Ensure the pork, seasoning, and vegetables are thoroughly mixed for even flavoring.

It's important to stir-fry quickly over high heat to lock in the juices.

Add water when the pork starts to cook to ensure it becomes tender and prevent burning.

📦 Storage & Reuse

Freshly made Jeyuk Bokkeum is best enjoyed immediately. If there are leftovers, store them in an airtight container in the refrigerator for 2-3 days. When reheating, warm slowly over low heat or use a microwave, being careful not to overcook, which can make the meat tough. Preparing the marinated pork in advance and adding vegetables just before stir-frying can save cooking time on busy days. Freezing may alter the texture of the meat, so refrigeration and consumption within a few days are recommended.

🥢 Who This Is For

Placing a piece of Jeyuk Bokkeum on warm rice is simply delightful.

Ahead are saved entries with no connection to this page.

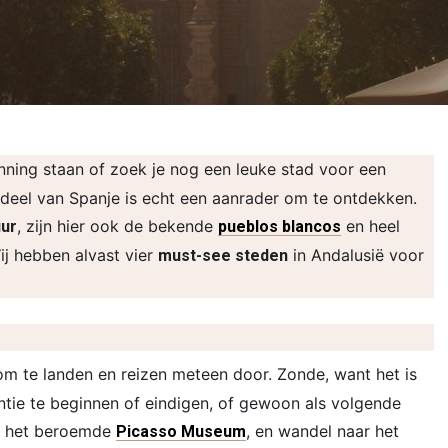
ning staan of zoek je nog een leuke stad voor een
te deel van Spanje is echt een aanrader om te ontdekken.
, zijn hier ook de bekende
en heel
uur
pueblos blancos
ij hebben alvast vier
in Andalusië voor
must-see steden
om te landen en reizen meteen door. Zonde, want het is
ntie te beginnen of eindigen, of gewoon als volgende
ls het beroemde
, en wandel naar het
Picasso Museum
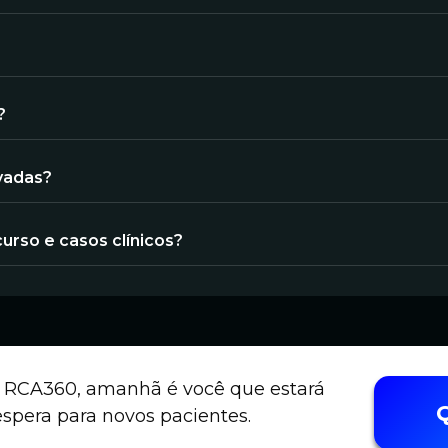
?
avadas?
urso e casos clínicos?
do RCA360, amanhã é você que estará
spera para novos pacientes.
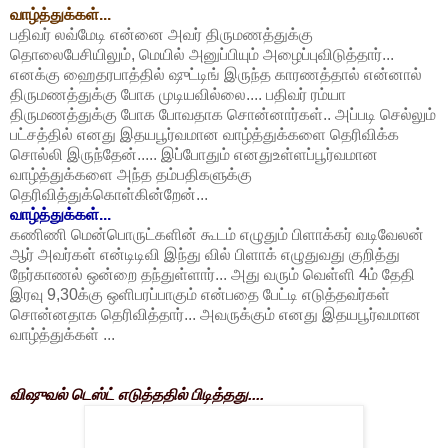
வாழ்த்துக்கள்...
பதிவர் லவ்மேடி என்னை அவர் திருமணத்துக்கு
தொலைபேசியிலும், மெயில் அனுப்பியும் அழைப்புவிடுத்தார்...
எனக்கு ஹைதரபாத்தில் ஷுட்டிங் இருந்த காரணத்தால் என்னால்
திருமணத்துக்கு போக முடியவில்லை.... பதிவர் ரம்யா
திருமணத்துக்கு போக போவதாக சொன்னார்கள்.. அப்படி செல்லும்
பட்சத்தில் எனது இதயபூர்வமான வாழ்த்துக்களை தெரிவிக்க
சொல்லி இருந்தேன்..... இப்போதும் எனதுஉள்ளப்பூர்வமான
வாழ்த்துக்களை அந்த தம்பதிகளுக்கு
தெரிவித்துக்கொள்கின்றேன்...
வாழ்த்துக்கள்...
கணிணி மென்பொருட்களின் கூடம் எழுதும் பிளாக்கர் வடிவேலன்
ஆர் அவர்கள் என்டிடிவி இந்து வில் பிளாக் எழுதுவது குறித்து
நேர்காணல் ஒன்றை தந்துள்ளார்... அது வரும் வெள்ளி 4ம் தேதி
இரவு 9,30க்கு ஒளிபரப்பாகும் என்பதை பேட்டி எடுத்தவர்கள்
சொன்னதாக தெரிவித்தார்... அவருக்கும் எனது இதயபூர்வமான
வாழ்த்துக்கள் ...
விஷுவல் டெஸ்ட் எடுத்ததில் பிடித்தது....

You can enjoy an even richer flavor by wrapping it in ssam (쌈) vegetables like lettuce or perilla leaves (깻잎). Pairing it with ssamjang (쌈장, spicy dipping sauce), garlic, or chili peppers creates a wonderful harmony of flavors. Serving it with a refreshing kongnamul-guk (콩나물국, soybean sprout soup) or miyeok-guk (미역국, seaweed soup) complements the spicy Jeyuk Bokkeum perfectly, making for a hearty meal. It also pairs wonderfully with a glass of makgeolli (막걸리, Korean rice wine).

🔥 Nutrition Info

Pork shoulder butt is rich in protein, which aids in muscle building and maintenance. It also contains B vitamins, beneficial for fatigue recovery, and iron, which can help prevent anemia. Onions and green onions are vegetables rich in vitamins and dietary fiber, promoting digestion and gut health. However, since the seasoning includes gochujang (고추장), sugar, and corn syrup, it's advisable to be mindful of sodium and sugar intake. Adjust the amount of seasoning to avoid making it too spicy or salty, and incorporate plenty of vegetables for a balanced meal. When serving with rice, add vegetable side dishes to ensure nutritional balance.